Top of Supplied material
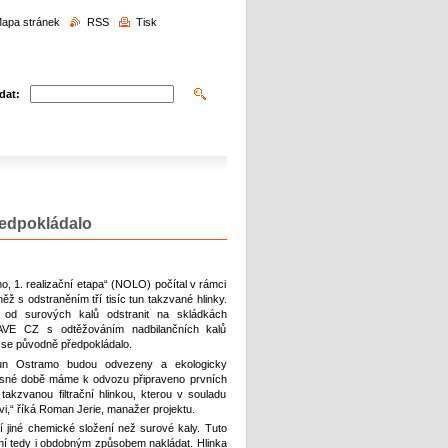
edávání
apa stránek
RSS
Tisk
dat:
ředpokládalo
o, 1. realizační etapa“ (NOLO) počítal v rámci
něž s odstraněním tří tisíc tun takzvané hlinky.
od surových kalů odstranit na skládkách
AVE CZ s odtěžováním nadbilančních kalů
ž se původně předpokládalo.
un Ostramo budou odvezeny a ekologicky
asné době máme k odvozu připraveno prvních
 takzvanou filtrační hlinkou, kterou v souladu
,“ říká Roman Jerie, manažer projektu.
jí jiné chemické složení než surové kaly. Tuto
s ní tedy i obdobným způsobem nakládat. Hlinka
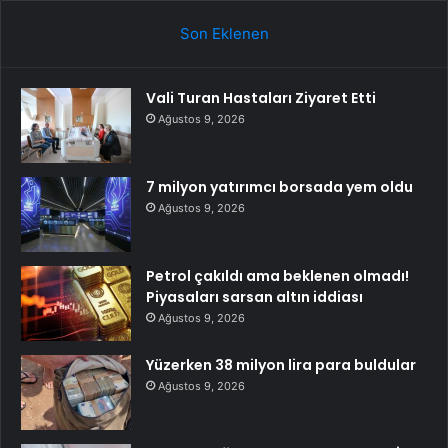
Son Eklenen
Vali Turan Hastaları Ziyaret Etti
Ağustos 9, 2026
7 milyon yatırımcı borsada yem oldu
Ağustos 9, 2026
Petrol çakıldı ama beklenen olmadı!
Piyasaları sarsan altın iddiası
Ağustos 9, 2026
Yüzerken 38 milyon lira para buldular
Ağustos 9, 2026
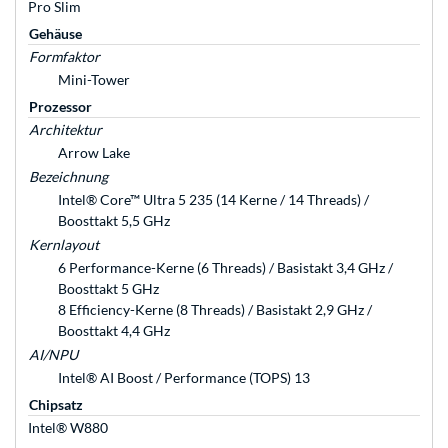
Pro Slim
Gehäuse
Formfaktor
Mini-Tower
Prozessor
Architektur
Arrow Lake
Bezeichnung
Intel® Core™ Ultra 5 235 (14 Kerne / 14 Threads) /
Boosttakt 5,5 GHz
Kernlayout
6 Performance-Kerne (6 Threads) / Basistakt 3,4 GHz /
Boosttakt 5 GHz
8 Efficiency-Kerne (8 Threads) / Basistakt 2,9 GHz /
Boosttakt 4,4 GHz
AI/NPU
Intel® AI Boost / Performance (TOPS) 13
Chipsatz
Intel® W880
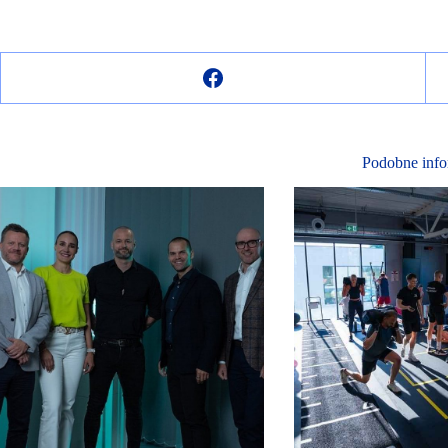
Podobne info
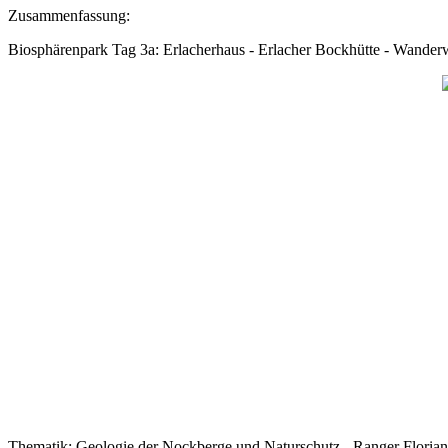
Zusammenfassung:
Biosphärenpark Tag 3a: Erlacherhaus - Erlacher Bockhütte - Wande
Thematik: Geologie der Nockberge und Naturschutz - Ranger Florian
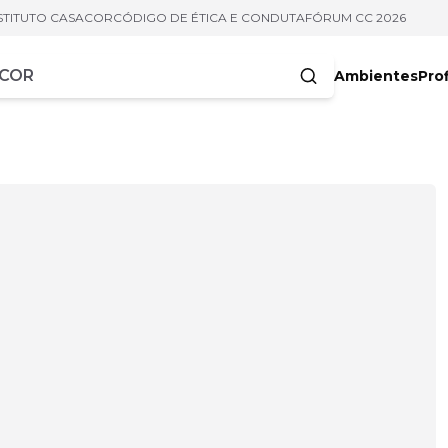
STITUTO CASACOR
CÓDIGO DE ÉTICA E CONDUTA
FÓRUM CC 2026
Ambientes
Prof
racteres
Bottom of Supplied material
> **Task requirements**
Would you reproduce, exactly and with nothing added, every line from the beginning of the entries above through the line that contains "jí jiné chemické", both included, leaving out the pictures?

> **Reply to the task**
edávání
apa stránek
RSS
Tisk
dat:
ředpokládalo
o, 1. realizační etapa“ (NOLO) počítal v rámci
něž s odstraněním tří tisíc tun takzvané hlinky.
od surových kalů odstranit na skládkách
AVE CZ s odtěžováním nadbilančních kalů
ž se původně předpokládalo.
un Ostramo budou odvezeny a ekologicky
asné době máme k odvozu připraveno prvních
 takzvanou filtrační hlinkou, kterou v souladu
,“ říká Roman Jerie, manažer projektu.
jí jiné chemické složení než surové kaly. Tuto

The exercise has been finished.